**What is required**
Output only the lines of the entries that follow, starting at the one with "binnenkomt? Geef het" and running down to the one with "t sol­idaire, une bou­tique Emmaüs Cam­", both included and unchanged.

**Collected data**
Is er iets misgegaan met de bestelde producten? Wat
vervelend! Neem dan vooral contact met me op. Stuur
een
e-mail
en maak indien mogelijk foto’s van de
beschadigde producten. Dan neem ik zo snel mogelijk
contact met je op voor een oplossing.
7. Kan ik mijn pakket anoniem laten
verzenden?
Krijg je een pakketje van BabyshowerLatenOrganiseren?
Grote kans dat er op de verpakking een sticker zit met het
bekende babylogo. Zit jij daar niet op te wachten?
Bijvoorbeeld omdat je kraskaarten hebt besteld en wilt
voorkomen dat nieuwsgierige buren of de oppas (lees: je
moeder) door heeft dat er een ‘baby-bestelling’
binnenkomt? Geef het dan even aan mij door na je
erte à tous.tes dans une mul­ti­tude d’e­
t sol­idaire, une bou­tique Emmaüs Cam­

* * *

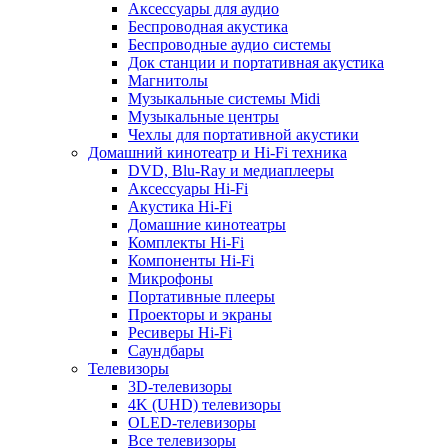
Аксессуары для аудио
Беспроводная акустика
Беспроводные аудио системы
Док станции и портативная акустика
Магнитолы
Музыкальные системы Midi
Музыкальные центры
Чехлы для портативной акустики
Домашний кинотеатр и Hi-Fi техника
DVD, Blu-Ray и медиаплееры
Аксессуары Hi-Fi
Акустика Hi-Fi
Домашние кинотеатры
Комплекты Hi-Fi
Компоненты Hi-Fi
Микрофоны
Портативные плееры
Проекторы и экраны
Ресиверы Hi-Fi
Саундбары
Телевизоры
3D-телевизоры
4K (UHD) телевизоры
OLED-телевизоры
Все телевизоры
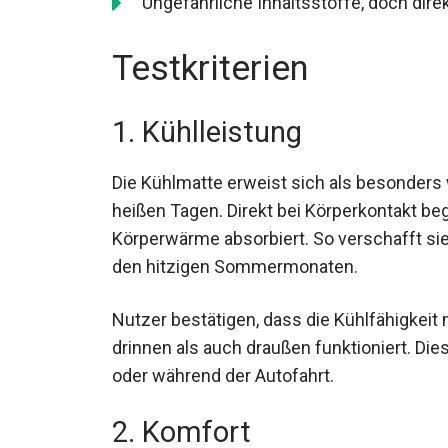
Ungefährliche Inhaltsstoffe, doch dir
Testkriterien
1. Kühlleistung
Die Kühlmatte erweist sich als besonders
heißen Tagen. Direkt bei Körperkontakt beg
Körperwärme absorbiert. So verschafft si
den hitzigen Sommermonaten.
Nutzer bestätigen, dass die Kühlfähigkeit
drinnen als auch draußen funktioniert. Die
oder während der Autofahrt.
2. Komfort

**Output of the task**
binnenkomt? Geef het dan even aan mij door na je
erte à tous.tes dans une mul­ti­tude d’e­
t sol­idaire, une bou­tique Emmaüs Cam­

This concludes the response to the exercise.